Bram Stoker's Dracula

Bram Stoker's Dracula is a tale of mystery and the battle of good vs. evil. Having never read this book before this class, I was again surprised at how different the original tale is from almost every other Dracula movie or book. I found the struggle between good and evil, Christianity vs. satanism, to be a fascinating part of this book. There was one prevailing theme that stood out in this book, namely, the unusually high amount of sexual references. The undead characters, Dracula, the three succubus', and eventually Lucy all display increased sexual appetite and lust. The closer you analyze the book, the more you are able to notice these oftentimes underlying sexual themes. Phyllis A. Roth wrote an essay in the back of this book entitled "Suddenly Sexual Women In Dracula", which details the transformation of the women from proper ladies to lust-filled vampires. She further examines the book, pointing out many things about sexuality contained within that I would never have noticed on my own, but are nonetheless really great points. While reading her paper, it seemed like my eyes were opened to many new things. In response to her critical essay, I wrote this short paper that explained my viewpoints on her observations.

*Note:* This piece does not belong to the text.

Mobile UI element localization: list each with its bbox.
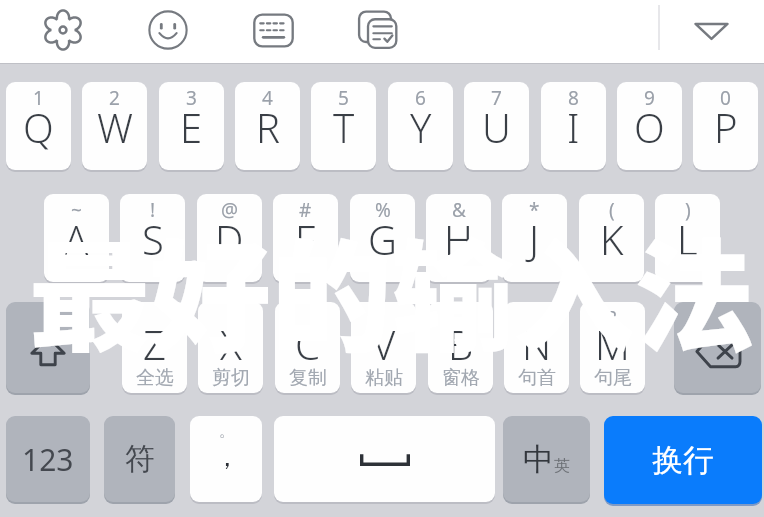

Analysis of Phyllis A. Roth's Essay

The critical essay I read was “Suddenly Sexual Women in Dracula” by Phyllis A. Roth. After sorting through the abundance of 10 dollar words and copious literary references, one discovers that the essay is essentially about the prevailing sexual undertones of the book. Mostly focusing on the sexuality of women in the book, Roth makes several very good points about how the women simultaneously transform from normal “fair” women into “sensual and sexless” women as soon as they transform from humans into undead vampires. Roth attempts to prove this point by offering up two examples. First of all, she mentions how Lucy transforms from a normal woman into a much more beautiful creature upon death and consequent revival as a vampire. Secondly, she constantly brings up the three voluptuous women. In addition to these two examples, Roth mentions something that I definitely saw myself while reading this book: The human characters in the book, including the couples, seem remarkably non-sexual, as if they have no sex drive at all. The only characters that display any form of libido are the undead, and I think that this is the most pivotal point that Phyllis A. Roth was trying to make in this essay. My own opinion regarding this essay is one of agreement, yet with certain reservations. For one, I think that Phyllis A. Roth over-analyzed every little detail regarding the characters and their sexuality in order to make this essay, and consequently, her take on the book, into what a few scenes from the book vaguely show. After completion of the book and the essay, I am confident in saying that this essay was exceptionally well-written and clearly took a lot of research and effort, but I am still not convinced, by a long shot, of the importance of the sexual undertones in this book. While I understand that they do exist, I just don’t think that it is all too important an issue to cover.